Une opération policière d'envergure menée en 2006 contre un réseau de trafiquants d'armes et de stupéfiants refait surface en Cour suprême. L'opération Cléopâtre n'a donc pas fini de faire parler d'elle. Deux des accusés ont en effet obtenu jeudi la permission de s'adresser à la Cour suprême pour faire casser une décision de la Cour d'appel, qui avait elle-même cassé une décision du tribunal de première instance.

Menée par la GRC et la SQ à l'été 2006, l'opération Cléopâtre a décapité le réseau, qui opérait notamment sur le territoire de Kanesatake. Mais en novembre 2008, le juge Gilles Garneau, de la Cour du Québec, a décrété l'arrêt du processus judiciaire aux motifs que des procureurs de la Couronne avaient abusé de leurs droits et que des policiers avaient modifié leur témoignage.

La Couronne a porté la cause devant la Cour d'appel, qui a cassé la décision et ordonné la tenue d'un nouveau procès. Mais les avocats de deux des accusés ont obtenu la permission d'en appeler à la Cour suprême. La cause ne sera vraisemblablement pas entendue avant un an et le nouveau procès, qui devait débuter en avril, sera probablement annulé.

«Je suis très content. C'est rare que la Cour suprême casse une décision unanime de la Cour d'appel. Cela démontre qu'elle considère que les points de droit soulevés sont d'intérêt national», a déclaré Me Patrick Davis, avocat de l'un des accusés, Sergio Piccirilli.

Un ours aux griffes acérées

Piccirilli, 52 ans, alias «Grizzly», est une figure aussi énigmatique qu'influente dans le crime organisé.
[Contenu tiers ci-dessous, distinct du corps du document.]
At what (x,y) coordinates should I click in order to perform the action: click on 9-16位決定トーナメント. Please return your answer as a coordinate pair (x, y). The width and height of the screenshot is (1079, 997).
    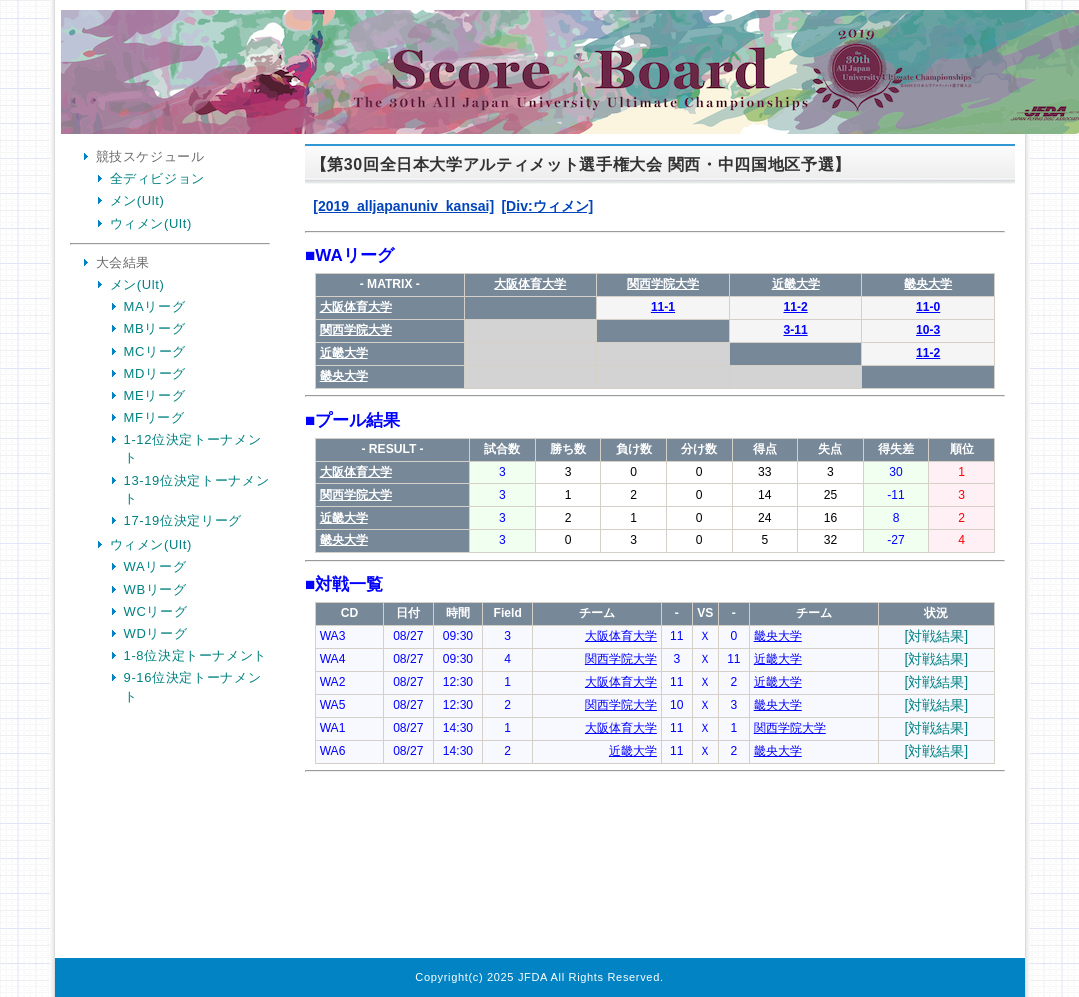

Ami d'enfance d'un membre important des Hells Angels, Salvatore Cazzetta, il a également des liens étroits avec une famille mafieuse de l'Ontario.

Au milieu des années 2000, le Calabrais s'était retrouvé au coeur d'un litige de 9 millions de dollars entre les Rizzuto et la famille D'Amico, de Granby, à la suite d'une opération d'exportation de marijuana aux États-Unis qui avait mal tourné. Le conflit a failli dégénérer en guerre ouverte.

Des soldats du clan Rizzuto en hélicoptère ont tiré des rafales de AK-47 sur la maison d'un membre de la famille D'Amico. Piccirilli lui-même est entré dans le quartier général des Siciliens, le café Consenza, avec une arme à la main. À un autre moment, ses hommes, qui encerclaient le café de la rue Jarry et voyaient Nicolo Rizzuto jouer aux cartes, lui ont demandé la permission d'ouvrir le feu, mais Piccirilli ne la leur a jamais donnée, selon la preuve de l'opération Colisée.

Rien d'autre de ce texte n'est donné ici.